Given data =>

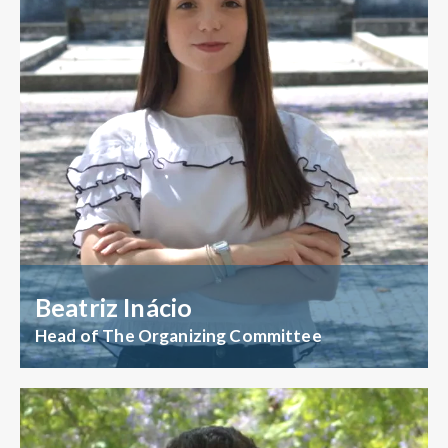
Beatriz Inácio
Head of The Organizing Committee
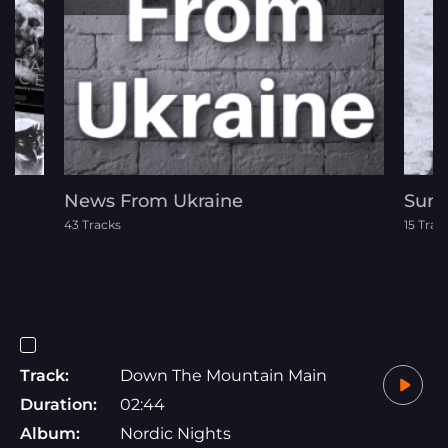
News From Ukraine
Summ
43 Tracks
15 Trac
Track:
Down The Mountain Main
Duration:
02:44
Album:
Nordic Nights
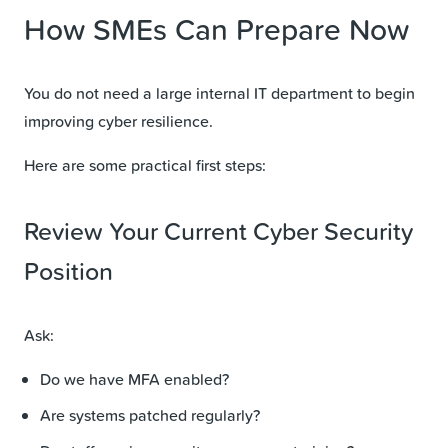
How SMEs Can Prepare Now
You do not need a large internal IT department to begin
improving cyber resilience.
Here are some practical first steps:
Review Your Current Cyber Security
Position
Ask:
Do we have MFA enabled?
Are systems patched regularly?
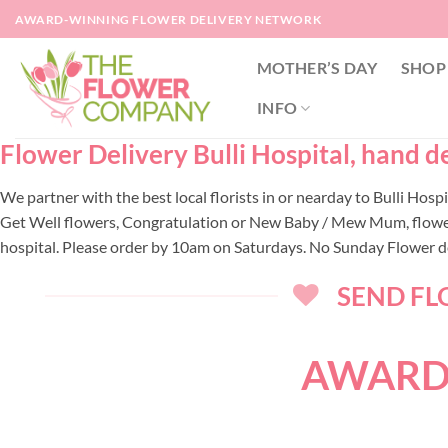
Skip
AWARD-WINNING FLOWER DELIVERY NETWORK
to
content
MOTHER’S DAY
SHOP
INFO
Flower Delivery Bulli Hospital, hand de
We partner with the best local florists in or nearday to Bulli Hos
Get Well flowers, Congratulation or New Baby / Mew Mum, flowers f
hospital. Please order by 10am on Saturdays. No Sunday Flower de
SEND FLO
AWARD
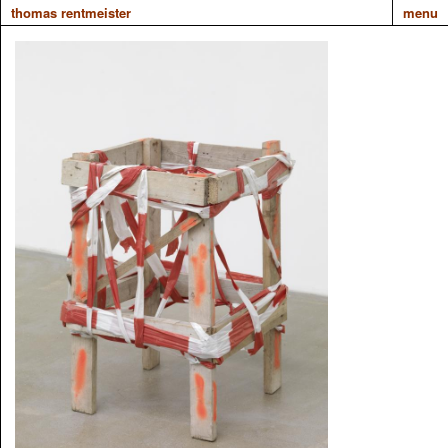
thomas rentmeister
menu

Instructions for the task => Could you transcribe the records above exactly, leaving every picture out?

Solution to the exercise =>
Beatriz Inácio
Head of The Organizing Committee
News From Ukraine
Summ
43 Tracks
15 Trac
Track:
Down The Mountain Main
Duration:
02:44
Album:
Nordic Nights
How SMEs Can Prepare Now
You do not need a large internal IT department to begin
improving cyber resilience.
Here are some practical first steps:
Review Your Current Cyber Security
Position
Ask:
Do we have MFA enabled?
Are systems patched regularly?
Skip
AWARD-WINNING FLOWER DELIVERY NETWORK
to
content
MOTHER’S DAY
SHOP
INFO
Flower Delivery Bulli Hospital, hand de
We partner with the best local florists in or nearday to Bulli Hos
Get Well flowers, Congratulation or New Baby / Mew Mum, flowers f
hospital. Please order by 10am on Saturdays. No Sunday Flower de
SEND FLO
AWARD
thomas rentmeister
menu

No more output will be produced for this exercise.